« Un enseignant a un salaire de 37% inférieur à celui d’un cadre du privé »

La FSU a tenu hier sa conférence de presse de rentrée sur l’éducation. Salaires, second degré, voie pro...quelles sont les urgences à gérer ?

Enseignant

Enseignant © Estudi M6 – Fotolia.com

Lors de sa conférence de presse de rentrée dédiée aux questions éducatives hier, jeudi 4 septembre, la FSU a mis entre autres l’accent sur trois points. Tout d’abord, l’importance du second degré. « On évoque rarement le collège comme un lieu particulier dans le parcours des élèves. Il est soit vu comme le début du lycée soit comme la fin du primaire. Il faut travailler toutes les transitions » a ainsi déclaré Bernadette Groison, secrétaire générale du syndicat.

Si le dispositif des conseils école-collège est désormais généralisé en cette rentrée, il n’en demeure pas moins que le lien doit encore être renforcé.

Dans ce cadre, la consultation sur la refonte des programmes (qui démarrera le 21 septembre ) et celle sur la réforme de l’évaluation des élèves (recrutement du jury en cours) sont particulièrement importantes, juge le syndicat.

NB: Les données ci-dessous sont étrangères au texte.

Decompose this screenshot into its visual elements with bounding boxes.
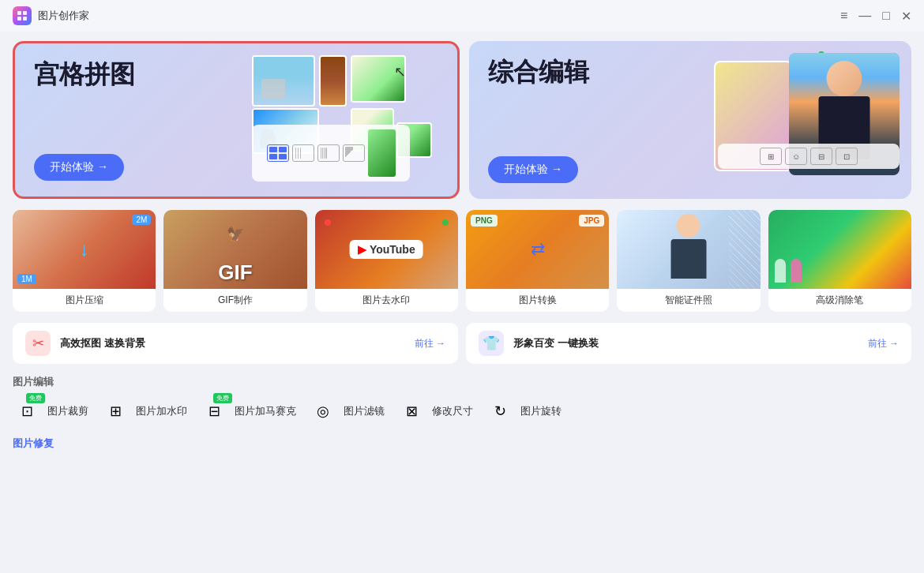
convert-badges: PNG JPG [466,210,609,231]
youtube-badge: ▶ YouTube [350,240,423,259]
feature-label-convert: 图片转换 [466,289,609,312]
tool-icon-resize: ⊠ [397,397,426,425]
feature-img-convert: PNG JPG ⇄ [466,210,609,289]
layout-3col[interactable] [292,144,314,162]
edit-tool-grid[interactable]: ⊞ [760,148,782,165]
svg-rect-3 [23,17,27,21]
feature-eraser[interactable]: 高级消除笔 [768,210,911,312]
rotate-icon: ↻ [494,403,506,420]
section-title-repair: 图片修复 [13,436,911,451]
tool-name-mosaic: 图片加马赛克 [235,404,296,418]
tool-rotate[interactable]: ↻ 图片旋转 [486,397,562,425]
hero-btn-edit[interactable]: 开始体验 → [488,156,578,183]
promo-icon-scissors: ✂ [25,331,51,356]
layout-2col[interactable] [267,144,289,162]
idphoto-body [670,239,706,279]
svg-rect-2 [17,17,21,21]
close-icon[interactable]: ✕ [901,9,911,24]
badge-jpg: JPG [579,215,604,227]
yt-text: YouTube [370,243,415,256]
feature-label-eraser: 高级消除笔 [768,289,911,312]
promo-text-cutout: 高效抠图 速换背景 [60,336,405,350]
feature-label-compress: 图片压缩 [13,289,156,312]
tool-name-watermark: 图片加水印 [136,404,187,418]
wm-dot-green [442,219,449,226]
free-badge-crop: 免费 [26,393,45,403]
preview-photo-book [319,55,347,107]
filter-icon: ◎ [317,403,329,420]
layout-diagonal[interactable] [343,144,365,162]
tool-resize[interactable]: ⊠ 修改尺寸 [397,397,473,425]
resize-icon: ⊠ [406,403,418,420]
idphoto-bg [729,210,761,289]
compress-badge-1m: 1M [17,274,36,284]
promo-outfit[interactable]: 👕 形象百变 一键换装 前往 → [466,323,911,364]
edit-tool-adjust[interactable]: ⊟ [810,148,832,165]
feature-watermark[interactable]: ▶ YouTube 图片去水印 [315,210,458,312]
promo-cutout[interactable]: ✂ 高效抠图 速换背景 前往 → [13,323,458,364]
tool-icon-mosaic: ⊟ 免费 [200,397,228,425]
main-content: 宫格拼图 开始体验 → [0,32,924,460]
promo-text-outfit: 形象百变 一键换装 [513,336,858,350]
hero-btn-collage[interactable]: 开始体验 → [34,154,124,181]
tool-mosaic[interactable]: ⊟ 免费 图片加马赛克 [200,397,296,425]
tool-add-watermark[interactable]: ⊞ 图片加水印 [101,397,187,425]
layout-selector[interactable] [252,125,410,182]
watermark-add-icon: ⊞ [110,403,122,420]
eraser-figures [775,259,802,283]
app-icon [13,6,32,25]
yt-logo: ▶ [358,243,366,256]
maximize-icon[interactable]: □ [882,9,890,24]
tool-filter[interactable]: ◎ 图片滤镜 [309,397,385,425]
cursor-icon: ↖ [394,63,406,81]
minimize-icon[interactable]: — [858,9,871,24]
feature-label-idphoto: 智能证件照 [617,289,760,312]
feature-idphoto[interactable]: 智能证件照 [617,210,760,312]
feature-compress[interactable]: 2M ↓ 1M 图片压缩 [13,210,156,312]
svg-rect-0 [17,11,21,15]
window-controls[interactable]: ≡ — □ ✕ [840,9,911,24]
layout-4col[interactable] [317,144,340,162]
tool-name-resize: 修改尺寸 [432,404,473,418]
tool-crop[interactable]: ⊡ 免费 图片裁剪 [13,397,88,425]
promo-row: ✂ 高效抠图 速换背景 前往 → 👕 形象百变 一键换装 前往 → [13,323,911,364]
tool-name-crop: 图片裁剪 [47,404,88,418]
app-title-text: 图片创作家 [38,9,89,23]
preview-photo-sky [252,55,315,107]
hero-card-edit[interactable]: 综合编辑 开始体验 → [469,41,911,199]
tool-name-rotate: 图片旋转 [520,404,562,418]
menu-icon[interactable]: ≡ [840,9,847,24]
edit-preview: ⊞ ☺ ⊟ ⊡ [714,45,903,183]
collage-preview: ↖ [236,51,441,193]
tool-name-filter: 图片滤镜 [344,404,385,418]
hero-section: 宫格拼图 开始体验 → [13,41,911,199]
idphoto-person [667,214,710,281]
preview-thumb [368,129,396,177]
promo-link-cutout[interactable]: 前往 → [415,337,445,350]
titlebar-left: 图片创作家 [13,6,89,25]
promo-icon-shirt: 👕 [479,331,504,356]
section-title-edit: 图片编辑 [13,375,911,389]
tool-icon-crop: ⊡ 免费 [13,397,41,425]
feature-gif[interactable]: GIF 🦅 GIF制作 [163,210,306,312]
wm-dot-red [325,219,331,226]
tool-icon-filter: ◎ [309,397,337,425]
mosaic-icon: ⊟ [208,403,220,420]
feature-convert[interactable]: PNG JPG ⇄ 图片转换 [466,210,609,312]
edit-toolbar[interactable]: ⊞ ☺ ⊟ ⊡ [718,144,900,169]
edit-tool-frame[interactable]: ⊡ [836,148,858,165]
feature-img-compress: 2M ↓ 1M [13,210,156,289]
feature-img-idphoto [617,210,760,289]
feature-label-watermark: 图片去水印 [315,289,458,312]
convert-arrow-icon: ⇄ [531,239,545,260]
compress-badge-2m: 2M [132,215,151,225]
hero-card-collage[interactable]: 宫格拼图 开始体验 → [13,41,460,199]
feature-img-watermark: ▶ YouTube [315,210,458,289]
tool-icon-watermark: ⊞ [101,397,130,425]
promo-link-outfit[interactable]: 前往 → [868,337,899,350]
feature-img-gif: GIF 🦅 [163,210,306,289]
idphoto-head [677,214,701,238]
tool-icon-rotate: ↻ [486,397,514,425]
tools-row-edit: ⊡ 免费 图片裁剪 ⊞ 图片加水印 ⊟ 免费 图片加马赛克 ◎ 图片滤镜 [13,397,911,425]
edit-tool-person[interactable]: ☺ [785,148,807,165]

L’importance du lycée professionnel

Autre axe prioritaire : l’enseignement professionnel. Pour la FSU, il faut « donner aux lycées professionnels les moyens de développer une offre de formation de qualité sur l’ensemble du territoire ». Les jeunes doivent poursuivre leur scolarité jusqu’à 18 ans, et pouvoir bénéficier d’une formation initiale « qui comporte des enseignements généraux ambitieux, à même de leur permettre des poursuites d’études immédiates, d’éventuels changements de métier ultérieurs ». L’apprentissage ne doit donc intervenir qu’après, une fois la formation initiale accomplie, et le syndicat n’est pas favorable à l’existence de deux systèmes fonctionnant en parallèle (voir la fiche enseignement professionnel de Studyrama).

Revaloriser les salaires enseignants

Enfin, point capital, le syndicat a mis l’accent sur la faiblesse des salaires enseignants : « En France, le salaire moyen d’un enseignant est inférieur de 30 % à celui d’un cadre de la fonction publique et de 37 % à celui d’un cadre du secteur privé (Rapport annuel sur la fonction publique). Comparé aux salaires enseignants des autres pays de l’OCDE, le salaire statutaire moyen d’un enseignant est inférieur de 10% (collège) à 20 % (école) à la moyenne de l’OCDE. »
Une revalorisation est indispensable pour renforcer l’attractivité du métier, et contribuer à un sentiment de reconnaissance de la profession.

2 commentaires sur "« Un enseignant a un salaire de 37% inférieur à celui d’un cadre du privé »"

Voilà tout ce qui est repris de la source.